To know what is right for you and supplements, I would recommend speaking to a dietitian or other practitioner about your specific needs.  Having someone look at your diet, your recent performance, how you are feeling, and even running blood levels can be helpful. They can help you make an educated decision based on your situation.  

4. Are beets really as beneficial as everyone says they are for runners?

LB: Beets are a rich source of dietary nitrates which stimulates the production of nitric oxide.  Nitric Oxide helps regulate blood flow and oxygen consumption. What this means for endurance sports performance, like running, is you are going to feel faster and be able to run longer before feeling tired.  To get the performance boost, you need to take in roughly the equivalent of 2 cups of beet juice, or 7 oz. (by weight) of cooked beets two hours before your endurance activity. They also make supplements in liquid or powder form that are concentrated forms of beets, so you have to take less for the benefits.  The performance boost is in the range of 1-3%. It is a personal decision on whether you want to add this to your morning race routine. My only advice is practice before race day, so you can see how your stomach holds up.
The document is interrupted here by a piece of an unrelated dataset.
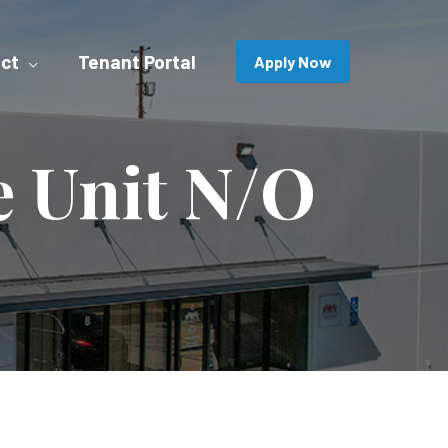
ct
Tenant Portal
Apply Now
e Unit N/O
Outside of the performance benefits, beets are a wonderful part of a healthy diet.  The are rich in fiber and phytonutrients. Plus, the color is beautiful! If they are too earthy for you, experiment a little.  My personal favorite is beet hummus, it’s perfectly pink and delicious.


Thank you!

Thank you for reading and thank you to Lisa for taking the time to share her expertise with us. As a pro athlete, I’m always looking for ways to up my game and get even 1% better. The way I see it, nutrition is a super important way to make gains outside of the 2 or 3 hours I spend at practice every day. I know for a fact that my body feels better when I fuel it with wholesome food and I can get more out of myself in my workouts, recover faster, and just generally have more energy in my life.